Last year we highlighted a paper that touched on some of the ways crystal structures can mislead, and a theme of FBLD 2009 was how dubious data can derail modeling efforts. Now, Jens Erik Nielsen and colleagues at University College Dublin add to the discussion by showing how the crystal lattice can potentially distort protein-ligand interactions. Their paper in J. Med. Chem. provides an analysis of the prevalence of two common structural artifacts, plus a practical tool for detecting them.
The first problem the authors consider is that some ligands make “crystal contacts.” Because a crystal is made up of a three-dimensional lattice of proteins packed together, a ligand bound near the surface of one protein may be in close contact with another protein in the crystal (a nonbiological “symmetry mate”); this contact occurs only in the context of a crystal and could distort how the ligand binds to its (true) partner protein.
The second, related problem is that water molecules that appear in the crystal structure can form bridges between a ligand and its nonbiological symmetry mate.
The authors examined a set of 1300 protein-ligand crystal structures with noncovalently bound ligands and experimentally measured binding affinities (PDBbind Database). Of these, 36% of ligands showed crystal contacts, and a similar number (37%) had crystal-related water bridges.

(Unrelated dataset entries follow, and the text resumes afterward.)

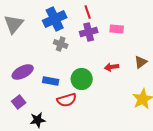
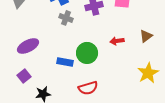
blue rectangle: (51, 81) -> (65, 62), moved
red semicircle: (67, 100) -> (88, 88), moved

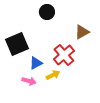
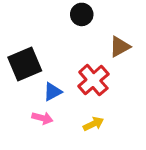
black circle: (47, 12) -> (82, 14), moved
yellow arrow: (53, 75) -> (93, 124), moved

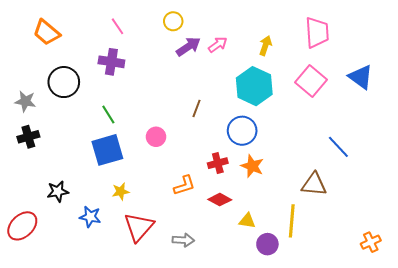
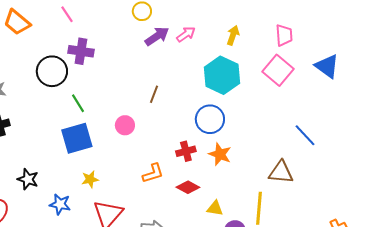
pink line: (118, 26) -> (67, 14), moved
pink trapezoid: (317, 32) -> (284, 35), moved, size x0.7
black circle: (64, 82) -> (52, 71), moved
brown line: (197, 108) -> (154, 94), moved
black star: (58, 191) -> (28, 179), turned 30

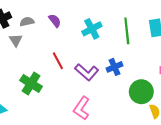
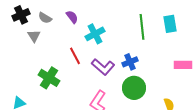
gray semicircle: (27, 22) -> (45, 18), turned -136
cyan cross: (92, 29) -> (95, 34), moved
green circle: (141, 92) -> (134, 88), moved

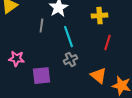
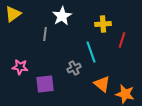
cyan line: (68, 37) -> (91, 52), moved
red line: (107, 43) -> (122, 40), moved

This doesn’t mean that all of these structures are misleading: the researchers note that “it is entirely possible that crystal contacts in some cases do not perturb the geometry of a protein-ligand complex whatsoever.” However, removing these structures before running docking experiments did improve the results.
The tricky thing about these structural artifacts is that they are often invisible, even when suspected. Most non-crystallographers focus on just on a single protein-ligand complex and don’t consider the crystal lattice when examining a crystal structure. Happily, Nielsen and colleagues have constructed a simple online tool (LIGCRYST) that can evaluate structures from the pdb to search for these types of problems. Although I’m not a crystallographer, I found it quite easy to use.